Why isn't there just one rate?
Two rates do most of the work. Profit of £50,000 or less is taxed at 19%. Profit over £250,000 is taxed at 25%.
The problem is the gap. Without something in the middle, a company on £50,001 would suddenly owe a lot more than one on £49,999. So for profit between £50,000 and £250,000, you get a rate that climbs gently from 19% up toward 25% as your profit rises. Marginal relief is what makes that climb gentle instead of a cliff edge.
So what is marginal relief?
It's a discount. You start by working out the tax at the full 25%, then you knock an amount back off. The closer your profit is to £50,000, the bigger the discount, so your real rate sits near 19%. The closer you are to £250,000, the smaller the discount, so your real rate climbs toward 25%.
You don't pay a tidy round percentage. You pay whatever the discount leaves you with, and it lands somewhere between 19% and 25%. We work that exact figure out for you.
A real example: £100,000 profit
Say your company made £100,000 profit in the year, with no other companies linked to it.
- Step 1. Tax at the full rate: £100,000 × 25% = £25,000.
- Step 2. The marginal relief discount: £2,250.
- Step 3. Take the discount off: £25,000 − £2,250 = £22,750.
So you pay £22,750. That's an effective rate of 22.75%, sitting neatly between 19% and 25%, which is exactly what you'd expect for a profit halfway up the range.
You never have to work the discount out by hand.
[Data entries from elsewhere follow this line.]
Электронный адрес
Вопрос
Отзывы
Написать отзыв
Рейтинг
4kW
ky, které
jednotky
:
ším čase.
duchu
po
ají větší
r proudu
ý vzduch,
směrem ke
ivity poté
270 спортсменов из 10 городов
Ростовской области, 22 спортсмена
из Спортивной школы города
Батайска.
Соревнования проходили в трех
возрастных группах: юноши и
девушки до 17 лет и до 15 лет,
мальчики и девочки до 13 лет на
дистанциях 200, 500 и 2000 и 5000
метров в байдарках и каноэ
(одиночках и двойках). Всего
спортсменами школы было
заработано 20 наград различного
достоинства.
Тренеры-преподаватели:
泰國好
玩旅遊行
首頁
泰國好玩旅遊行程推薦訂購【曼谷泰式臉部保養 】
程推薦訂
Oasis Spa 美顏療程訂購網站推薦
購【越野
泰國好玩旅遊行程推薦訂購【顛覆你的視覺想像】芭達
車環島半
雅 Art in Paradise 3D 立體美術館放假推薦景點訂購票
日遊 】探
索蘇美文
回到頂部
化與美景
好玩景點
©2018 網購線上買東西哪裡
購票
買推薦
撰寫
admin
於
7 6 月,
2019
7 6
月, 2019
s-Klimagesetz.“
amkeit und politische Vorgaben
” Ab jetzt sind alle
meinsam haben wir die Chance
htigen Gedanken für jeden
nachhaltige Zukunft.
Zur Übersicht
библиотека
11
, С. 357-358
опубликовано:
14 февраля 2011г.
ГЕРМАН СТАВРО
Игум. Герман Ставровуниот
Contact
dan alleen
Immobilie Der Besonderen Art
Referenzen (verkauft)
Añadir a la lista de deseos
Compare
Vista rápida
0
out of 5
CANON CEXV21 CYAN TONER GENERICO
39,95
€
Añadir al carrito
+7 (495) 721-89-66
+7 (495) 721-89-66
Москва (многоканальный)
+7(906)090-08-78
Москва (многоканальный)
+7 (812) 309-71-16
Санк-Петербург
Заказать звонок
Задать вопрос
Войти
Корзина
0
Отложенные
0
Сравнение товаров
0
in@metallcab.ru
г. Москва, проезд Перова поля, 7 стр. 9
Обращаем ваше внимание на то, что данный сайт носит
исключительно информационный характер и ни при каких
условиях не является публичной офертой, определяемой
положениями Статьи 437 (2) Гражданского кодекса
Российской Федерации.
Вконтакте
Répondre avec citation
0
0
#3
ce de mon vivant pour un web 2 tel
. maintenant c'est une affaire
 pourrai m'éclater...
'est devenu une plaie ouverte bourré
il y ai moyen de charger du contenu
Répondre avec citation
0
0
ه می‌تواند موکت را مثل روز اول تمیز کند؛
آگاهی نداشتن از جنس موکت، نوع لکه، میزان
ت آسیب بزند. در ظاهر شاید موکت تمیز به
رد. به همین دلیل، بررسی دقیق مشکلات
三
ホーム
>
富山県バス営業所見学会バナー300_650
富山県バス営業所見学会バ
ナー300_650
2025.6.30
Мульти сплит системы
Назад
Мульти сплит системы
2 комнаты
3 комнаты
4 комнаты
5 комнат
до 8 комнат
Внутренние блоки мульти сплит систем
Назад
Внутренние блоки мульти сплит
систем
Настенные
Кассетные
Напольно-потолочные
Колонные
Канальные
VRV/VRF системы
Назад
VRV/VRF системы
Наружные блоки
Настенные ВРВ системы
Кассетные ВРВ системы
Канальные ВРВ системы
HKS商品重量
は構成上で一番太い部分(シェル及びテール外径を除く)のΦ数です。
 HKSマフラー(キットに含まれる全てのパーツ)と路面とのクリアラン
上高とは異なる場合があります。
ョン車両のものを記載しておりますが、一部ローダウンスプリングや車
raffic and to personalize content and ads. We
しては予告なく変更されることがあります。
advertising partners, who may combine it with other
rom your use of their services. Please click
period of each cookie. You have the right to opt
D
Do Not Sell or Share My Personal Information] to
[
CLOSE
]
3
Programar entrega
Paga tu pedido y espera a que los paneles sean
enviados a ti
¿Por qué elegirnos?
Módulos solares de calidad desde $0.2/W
We do the sum and show you the result before anything is sent.
Does anything change the £50,000 and £250,000 limits?
Yes, two things move them, and both can push you into the higher rate sooner than you'd think.
Other companies you're linked to. If your company is connected to other companies (for example you control more than one), the £50,000 and £250,000 limits are shared out between them. With one other linked company, each limit is halved: the 19% band stops at £25,000 and the 25% band starts at £125,000. The more linked companies, the smaller your slice.
A short accounting period. If your company's year is shorter than 12 months, the limits shrink to match. A six-month period gets half the limits. So a short first year can reach the higher rate on a smaller profit than a full year would.
Both of these are easy to get wrong, and both change your tax. We ask you the right questions and apply the correct limits for your situation.
How SimpleReturns handles it
You tell us your figures (or we read them from your records and statements), and we work out your taxable profit for you, the proper way, with the adjustments a limited company has to make rather than just totting up money in and out. Then we check that profit against the £50,000 and £250,000 limits, adjust those limits for any linked companies or a short year, work out the marginal relief discount, and show you the final rate and the final tax. You never touch the formula.